Extracted records:
==============================

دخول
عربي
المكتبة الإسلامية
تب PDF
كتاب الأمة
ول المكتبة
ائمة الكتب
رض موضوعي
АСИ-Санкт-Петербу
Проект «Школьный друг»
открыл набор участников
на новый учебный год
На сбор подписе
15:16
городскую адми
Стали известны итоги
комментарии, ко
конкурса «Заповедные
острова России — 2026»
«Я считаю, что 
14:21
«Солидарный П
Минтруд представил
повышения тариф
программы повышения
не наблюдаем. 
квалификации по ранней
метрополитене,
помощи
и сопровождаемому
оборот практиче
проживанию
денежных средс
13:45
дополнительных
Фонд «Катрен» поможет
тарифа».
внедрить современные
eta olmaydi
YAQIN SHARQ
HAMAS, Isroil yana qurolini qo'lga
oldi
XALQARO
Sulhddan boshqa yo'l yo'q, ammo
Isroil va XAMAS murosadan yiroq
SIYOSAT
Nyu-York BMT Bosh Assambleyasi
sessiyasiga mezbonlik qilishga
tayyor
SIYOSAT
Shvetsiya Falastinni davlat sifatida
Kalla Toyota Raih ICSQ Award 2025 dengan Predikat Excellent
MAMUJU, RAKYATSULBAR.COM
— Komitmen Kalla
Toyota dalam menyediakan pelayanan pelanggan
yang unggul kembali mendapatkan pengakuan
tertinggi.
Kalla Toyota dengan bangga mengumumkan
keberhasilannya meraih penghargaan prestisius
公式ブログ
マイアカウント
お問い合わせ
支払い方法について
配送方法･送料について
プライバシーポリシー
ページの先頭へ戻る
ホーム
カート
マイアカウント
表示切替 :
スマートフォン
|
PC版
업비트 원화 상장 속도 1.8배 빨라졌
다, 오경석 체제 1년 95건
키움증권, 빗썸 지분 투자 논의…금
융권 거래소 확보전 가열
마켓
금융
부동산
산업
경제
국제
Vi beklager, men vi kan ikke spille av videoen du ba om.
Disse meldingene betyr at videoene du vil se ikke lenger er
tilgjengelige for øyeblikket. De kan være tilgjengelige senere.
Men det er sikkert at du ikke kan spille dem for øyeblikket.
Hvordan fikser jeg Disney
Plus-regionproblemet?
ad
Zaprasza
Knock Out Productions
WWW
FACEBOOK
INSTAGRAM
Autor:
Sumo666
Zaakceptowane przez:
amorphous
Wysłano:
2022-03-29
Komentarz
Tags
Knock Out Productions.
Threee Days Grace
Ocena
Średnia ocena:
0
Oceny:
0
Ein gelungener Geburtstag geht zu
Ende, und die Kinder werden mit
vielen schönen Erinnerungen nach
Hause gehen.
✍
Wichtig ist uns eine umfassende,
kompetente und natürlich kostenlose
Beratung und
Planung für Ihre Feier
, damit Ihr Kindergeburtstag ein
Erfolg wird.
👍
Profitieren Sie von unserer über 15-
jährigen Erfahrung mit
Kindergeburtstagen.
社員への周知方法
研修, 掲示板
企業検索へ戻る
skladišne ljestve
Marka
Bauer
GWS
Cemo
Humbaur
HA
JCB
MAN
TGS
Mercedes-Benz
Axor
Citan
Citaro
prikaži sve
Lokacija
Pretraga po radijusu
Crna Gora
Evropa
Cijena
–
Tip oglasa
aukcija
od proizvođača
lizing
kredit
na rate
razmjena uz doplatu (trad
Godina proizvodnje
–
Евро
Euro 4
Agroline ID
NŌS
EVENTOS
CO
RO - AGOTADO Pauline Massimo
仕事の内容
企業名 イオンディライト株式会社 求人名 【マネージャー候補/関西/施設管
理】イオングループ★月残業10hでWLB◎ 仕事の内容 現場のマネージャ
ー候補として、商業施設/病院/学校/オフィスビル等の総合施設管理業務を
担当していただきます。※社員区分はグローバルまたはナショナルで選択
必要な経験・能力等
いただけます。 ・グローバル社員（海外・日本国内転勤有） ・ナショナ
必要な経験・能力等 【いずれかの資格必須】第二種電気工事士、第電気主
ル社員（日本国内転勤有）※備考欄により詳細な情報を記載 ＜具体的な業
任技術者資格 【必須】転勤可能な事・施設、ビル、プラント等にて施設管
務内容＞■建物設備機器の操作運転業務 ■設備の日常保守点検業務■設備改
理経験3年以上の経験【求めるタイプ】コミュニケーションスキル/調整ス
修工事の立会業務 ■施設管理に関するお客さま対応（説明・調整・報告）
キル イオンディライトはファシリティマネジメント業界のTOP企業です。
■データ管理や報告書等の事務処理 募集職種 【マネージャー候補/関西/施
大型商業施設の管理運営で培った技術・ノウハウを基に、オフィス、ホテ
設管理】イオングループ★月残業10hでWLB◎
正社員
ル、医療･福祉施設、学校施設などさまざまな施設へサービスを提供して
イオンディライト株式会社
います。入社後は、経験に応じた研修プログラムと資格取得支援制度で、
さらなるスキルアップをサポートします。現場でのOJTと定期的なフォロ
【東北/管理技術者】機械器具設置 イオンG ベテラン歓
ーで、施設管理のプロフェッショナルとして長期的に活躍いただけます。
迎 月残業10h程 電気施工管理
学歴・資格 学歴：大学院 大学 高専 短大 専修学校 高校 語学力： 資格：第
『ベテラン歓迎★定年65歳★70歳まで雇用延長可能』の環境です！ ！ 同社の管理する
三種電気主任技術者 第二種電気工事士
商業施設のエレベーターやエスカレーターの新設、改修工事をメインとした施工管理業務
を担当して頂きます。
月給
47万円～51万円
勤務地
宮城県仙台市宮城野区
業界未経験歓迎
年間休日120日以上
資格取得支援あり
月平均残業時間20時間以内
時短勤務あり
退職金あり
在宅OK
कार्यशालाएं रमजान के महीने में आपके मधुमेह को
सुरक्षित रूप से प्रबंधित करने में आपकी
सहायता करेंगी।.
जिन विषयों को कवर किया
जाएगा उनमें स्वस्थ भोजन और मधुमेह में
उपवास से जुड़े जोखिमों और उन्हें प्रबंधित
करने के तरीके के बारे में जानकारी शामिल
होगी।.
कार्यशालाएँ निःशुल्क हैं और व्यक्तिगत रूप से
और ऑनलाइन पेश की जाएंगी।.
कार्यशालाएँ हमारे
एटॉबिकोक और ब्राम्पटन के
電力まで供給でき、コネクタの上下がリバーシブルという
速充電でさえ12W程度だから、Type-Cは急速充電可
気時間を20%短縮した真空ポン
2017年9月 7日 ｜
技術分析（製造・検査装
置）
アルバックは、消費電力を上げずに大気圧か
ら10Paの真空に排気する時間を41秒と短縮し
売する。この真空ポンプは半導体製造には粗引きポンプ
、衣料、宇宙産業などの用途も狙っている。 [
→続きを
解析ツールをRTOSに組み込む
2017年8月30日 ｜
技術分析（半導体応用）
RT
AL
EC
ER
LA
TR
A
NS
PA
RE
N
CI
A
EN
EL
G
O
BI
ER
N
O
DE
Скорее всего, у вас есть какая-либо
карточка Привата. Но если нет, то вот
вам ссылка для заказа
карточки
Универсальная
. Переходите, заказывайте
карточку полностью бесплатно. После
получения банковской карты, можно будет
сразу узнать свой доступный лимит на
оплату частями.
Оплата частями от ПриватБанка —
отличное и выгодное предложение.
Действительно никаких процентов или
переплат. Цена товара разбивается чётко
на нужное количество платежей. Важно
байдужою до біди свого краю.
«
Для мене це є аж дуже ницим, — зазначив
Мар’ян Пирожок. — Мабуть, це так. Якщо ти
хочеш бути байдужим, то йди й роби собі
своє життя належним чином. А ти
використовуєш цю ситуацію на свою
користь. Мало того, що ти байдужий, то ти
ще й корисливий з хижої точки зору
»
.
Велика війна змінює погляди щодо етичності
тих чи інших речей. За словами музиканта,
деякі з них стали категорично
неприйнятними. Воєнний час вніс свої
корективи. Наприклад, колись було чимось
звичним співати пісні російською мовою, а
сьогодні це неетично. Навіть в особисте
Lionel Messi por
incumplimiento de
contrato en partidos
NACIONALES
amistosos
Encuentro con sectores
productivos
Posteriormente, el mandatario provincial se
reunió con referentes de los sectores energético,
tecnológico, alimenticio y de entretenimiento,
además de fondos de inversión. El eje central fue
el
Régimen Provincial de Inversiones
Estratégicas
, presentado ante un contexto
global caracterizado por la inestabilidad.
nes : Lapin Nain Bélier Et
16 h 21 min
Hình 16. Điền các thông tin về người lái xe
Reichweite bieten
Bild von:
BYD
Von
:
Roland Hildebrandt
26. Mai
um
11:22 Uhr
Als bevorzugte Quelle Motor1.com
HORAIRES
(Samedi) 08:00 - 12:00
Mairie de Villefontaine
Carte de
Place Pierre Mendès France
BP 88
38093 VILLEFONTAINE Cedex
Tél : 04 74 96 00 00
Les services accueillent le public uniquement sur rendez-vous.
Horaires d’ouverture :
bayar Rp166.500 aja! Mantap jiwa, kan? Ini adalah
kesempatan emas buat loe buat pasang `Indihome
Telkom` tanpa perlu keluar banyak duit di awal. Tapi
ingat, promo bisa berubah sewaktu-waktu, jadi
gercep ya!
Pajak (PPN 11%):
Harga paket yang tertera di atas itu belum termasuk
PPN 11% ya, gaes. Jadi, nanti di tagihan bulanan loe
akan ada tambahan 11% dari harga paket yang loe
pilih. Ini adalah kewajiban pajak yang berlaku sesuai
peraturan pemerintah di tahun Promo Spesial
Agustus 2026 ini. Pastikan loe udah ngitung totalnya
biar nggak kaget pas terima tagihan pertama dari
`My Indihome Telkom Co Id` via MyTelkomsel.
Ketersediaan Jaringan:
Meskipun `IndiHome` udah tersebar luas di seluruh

==============================

What needs to be done: Reply with only the number of lines in the entries that contain the word "øyeblikket".

Solution: 2